The studies reviewed here reflect the potential of PET as a tool to investigate the alcoholic brain. However, there are additional opportunities for using this technology to investigate the neural underpinnings of alcoholism. For example, PET can be applied to examine the consequences of genetic variations (i.e., polymorphisms), gene modifications, or stem cell procedures on regional brain function in alcoholics.

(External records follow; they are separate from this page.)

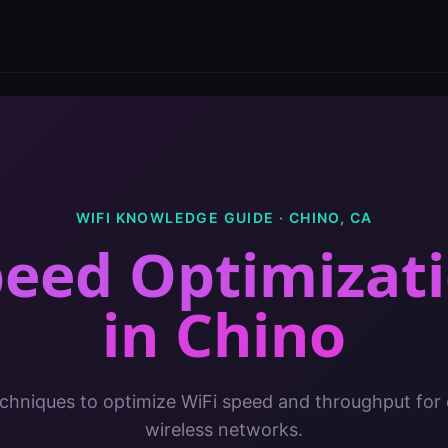
WIFI KNOWLEDGE GUIDE ·
CHINO
,
CA
peed Optimizati
in
Chino
chniques to optimize WiFi speed and throughput for 
wireless networks.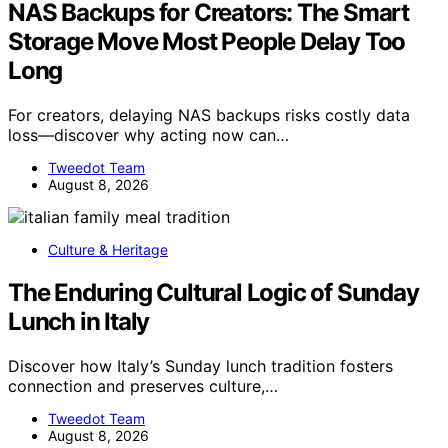
NAS Backups for Creators: The Smart
Storage Move Most People Delay Too
Long
For creators, delaying NAS backups risks costly data
loss—discover why acting now can…
Tweedot Team
August 8, 2026
Culture & Heritage
The Enduring Cultural Logic of Sunday
Lunch in Italy
Discover how Italy’s Sunday lunch tradition fosters
connection and preserves culture,…
Tweedot Team
August 8, 2026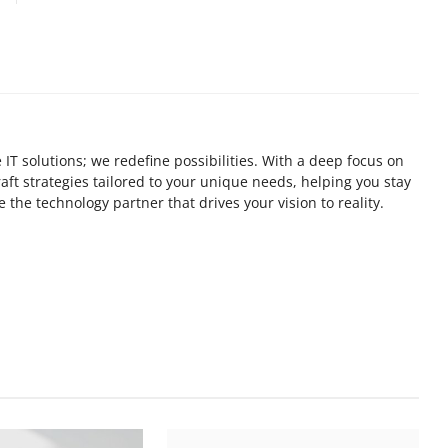
 IT solutions; we redefine possibilities. With a deep focus on
ft strategies tailored to your unique needs, helping you stay
 the technology partner that drives your vision to reality.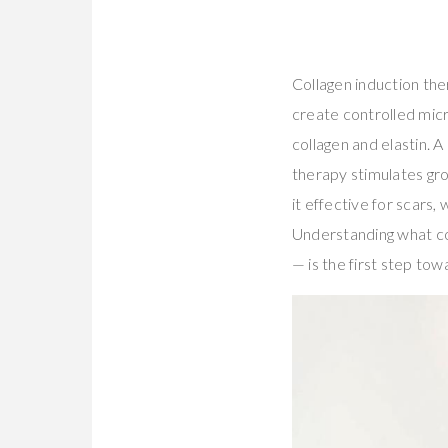
Collagen induction the
create controlled micr
collagen and elastin.
therapy stimulates gr
it effective for scars
Understanding what col
— is the first step towa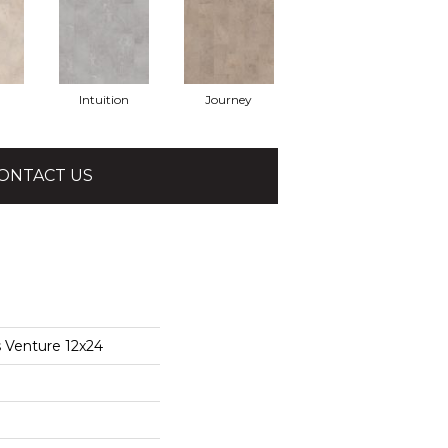
Intuition
Journey
ONTACT US
s Venture 12x24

Other studies have demonstrated the feasibility of using PET to investigate the role of genes in the rodent brain. This development has extended the usefulness of PET in elucidating the role of genes in brain function, aging, and adaptations to environmental and pharmacologic interventions for alcoholism. Technologies to completely disrupt (i.e., “knock out”) or newly introduce (i.e., “knock in”) certain genes in mice have been particularly valuable in elucidating the role of genes and the proteins they encode in normal and pathological behaviors (Avale et al. 2004; Gainetdinov and Caron 2000; Gainetdinov et al. 2001). Other technological advances, such as small-animal PET imaging and microPET technology have rapidly progressed since their introduction (Cherry 1997) and today offer PET images with a resolution of just under 2 mm. Furthermore, the combination of microPET images with images of the same animals obtained using other technologies (e.g., high-field magnetic resonance imaging) has allowed researchers to extend the use of PET imaging studies to rodent models of psychiatric disease (Ding et al. 2004; Rodriguez-Gomez et al. 2007; Thanos et al. 2002, 2008,,,). Thus, microPET has become an effective in vivo imaging tool for noninvasively studying rodent models of alcohol abuse.